● Task input:
--

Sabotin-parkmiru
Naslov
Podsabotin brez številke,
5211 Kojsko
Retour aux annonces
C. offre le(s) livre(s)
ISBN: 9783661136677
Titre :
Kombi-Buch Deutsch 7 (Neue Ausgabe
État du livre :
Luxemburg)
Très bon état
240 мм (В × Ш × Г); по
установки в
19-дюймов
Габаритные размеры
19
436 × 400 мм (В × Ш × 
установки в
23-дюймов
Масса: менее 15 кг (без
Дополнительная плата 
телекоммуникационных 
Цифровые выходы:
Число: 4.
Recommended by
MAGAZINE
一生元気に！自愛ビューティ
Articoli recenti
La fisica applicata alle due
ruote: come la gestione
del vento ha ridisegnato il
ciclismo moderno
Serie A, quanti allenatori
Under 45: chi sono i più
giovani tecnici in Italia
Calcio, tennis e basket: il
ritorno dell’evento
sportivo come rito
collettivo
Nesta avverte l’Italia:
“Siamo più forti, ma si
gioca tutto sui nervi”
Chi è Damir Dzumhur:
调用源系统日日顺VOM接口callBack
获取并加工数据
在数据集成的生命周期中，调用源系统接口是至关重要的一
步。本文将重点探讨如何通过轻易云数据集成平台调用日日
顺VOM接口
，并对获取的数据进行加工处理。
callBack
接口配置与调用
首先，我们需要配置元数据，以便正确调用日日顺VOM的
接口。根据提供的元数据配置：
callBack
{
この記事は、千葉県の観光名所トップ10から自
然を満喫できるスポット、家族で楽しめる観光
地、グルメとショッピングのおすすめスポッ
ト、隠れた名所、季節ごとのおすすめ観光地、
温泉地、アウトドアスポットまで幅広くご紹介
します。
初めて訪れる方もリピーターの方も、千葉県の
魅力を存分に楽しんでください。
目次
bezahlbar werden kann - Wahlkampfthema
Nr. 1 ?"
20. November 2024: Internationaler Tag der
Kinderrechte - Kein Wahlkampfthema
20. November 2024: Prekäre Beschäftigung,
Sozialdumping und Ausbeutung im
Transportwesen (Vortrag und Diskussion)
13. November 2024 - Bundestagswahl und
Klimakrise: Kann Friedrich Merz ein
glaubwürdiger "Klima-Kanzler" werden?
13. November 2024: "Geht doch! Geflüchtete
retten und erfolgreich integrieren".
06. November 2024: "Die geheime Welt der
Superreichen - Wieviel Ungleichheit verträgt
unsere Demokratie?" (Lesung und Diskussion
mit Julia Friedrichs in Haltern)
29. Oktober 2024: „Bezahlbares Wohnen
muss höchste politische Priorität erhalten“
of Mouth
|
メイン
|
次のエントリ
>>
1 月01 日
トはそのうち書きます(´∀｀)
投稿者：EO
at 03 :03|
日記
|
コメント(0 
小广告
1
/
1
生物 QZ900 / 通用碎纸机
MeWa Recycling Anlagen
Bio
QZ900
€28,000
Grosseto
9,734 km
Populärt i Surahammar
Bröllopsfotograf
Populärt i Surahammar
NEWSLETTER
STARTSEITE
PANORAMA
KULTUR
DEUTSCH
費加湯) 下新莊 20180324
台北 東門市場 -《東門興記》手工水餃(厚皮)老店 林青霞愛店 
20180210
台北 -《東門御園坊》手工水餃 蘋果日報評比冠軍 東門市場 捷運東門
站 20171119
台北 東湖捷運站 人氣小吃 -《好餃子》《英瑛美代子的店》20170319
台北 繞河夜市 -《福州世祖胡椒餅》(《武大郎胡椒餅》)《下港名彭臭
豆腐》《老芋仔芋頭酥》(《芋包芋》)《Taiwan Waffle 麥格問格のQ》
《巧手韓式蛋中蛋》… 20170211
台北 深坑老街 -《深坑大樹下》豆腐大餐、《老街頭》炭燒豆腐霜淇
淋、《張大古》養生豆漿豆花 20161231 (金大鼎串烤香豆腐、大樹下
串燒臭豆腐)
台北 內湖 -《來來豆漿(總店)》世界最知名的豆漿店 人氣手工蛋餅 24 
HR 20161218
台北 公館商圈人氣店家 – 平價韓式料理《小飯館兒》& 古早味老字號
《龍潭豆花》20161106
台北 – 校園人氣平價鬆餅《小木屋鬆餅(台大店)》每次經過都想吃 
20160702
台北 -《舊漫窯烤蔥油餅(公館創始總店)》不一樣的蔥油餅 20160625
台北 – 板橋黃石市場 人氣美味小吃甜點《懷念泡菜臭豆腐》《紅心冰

--

● Work to complete: Look over the listing above and copy each line that contains "手工水餃".

● Answer for the task:
台北 東門市場 -《東門興記》手工水餃(厚皮)老店 林青霞愛店 
台北 -《東門御園坊》手工水餃 蘋果日報評比冠軍 東門市場 捷運東門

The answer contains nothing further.